Matters of music and of people
3 August 1999 | by ToldYaSoSee all my reviews

You don't have to be a fan of brass bands to enjoy "Brassed Off", but it couldn't hurt. The music is a central focus of the film, but not as a compromise to the story of a town in turmoil. Coal mines being shut down in the name of progress puts many men out of work which naturally also jeopardizes the existence of the colliery band. The music combined with brilliant storytelling (and editing) is merely a platform for some superb acting, particularly from Pete Postlethwaite.

Having lived all my life in a large metropolitan city, I cannot relate first hand to the plight of a small town community. Despite that, I found the story intriguing even though it may seem the outcome is somewhat predictable.

Having just purchased the DVD, I found the brief write-up on the box to be way off the mark. It touts this film as some kind of romantic and hilarious comedy, never once even grazing past the real subject matter of the film. This is another perfect example of the continued miscalculated promotion of a truly well crafted film that "Muriel's Wedding" also fell victim to. I'm not sure what the promoters were thinking, but if you set someone up for a hilarious romantic comedy and what they receive is a thoughtful serious and sometimes depressing film, are they going to be happy just the same? There are graciously some light moments and humourous turns in this otherwise sombre subject matter, but this film doesn't have a happy ending. But it sure does have a moving one.
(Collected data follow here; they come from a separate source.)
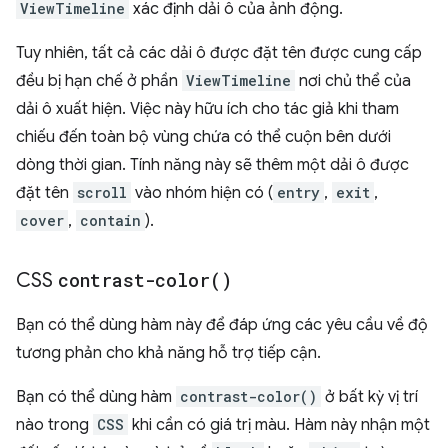
ViewTimeline
xác định dải ô của ảnh động.
Tuy nhiên, tất cả các dải ô được đặt tên được cung cấp
đều bị hạn chế ở phần
ViewTimeline
nơi chủ thể của
dải ô xuất hiện. Việc này hữu ích cho tác giả khi tham
chiếu đến toàn bộ vùng chứa có thể cuộn bên dưới
dòng thời gian. Tính năng này sẽ thêm một dải ô được
đặt tên
scroll
vào nhóm hiện có (
entry
,
exit
,
cover
,
contain
).
CSS
contrast-color(
)
Bạn có thể dùng hàm này để đáp ứng các yêu cầu về độ
tương phản cho khả năng hỗ trợ tiếp cận.
Bạn có thể dùng hàm
contrast-color()
ở bất kỳ vị trí
nào trong
CSS
khi cần có giá trị màu. Hàm này nhận một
Postlethwaite's performance hits you in an unexpected way and you'd have to have a heart of stone to not be moved by it.

Any success that the film enjoys now that's it's strictly on video, is likely to come from very strong word of mouth. I had been told how good it was and enjoyed it immensely. Now that I've seen it twice, and thus been twice moved, I wait for a reasonable time to pass so that I may watch and enjoy it again as I am bound to do.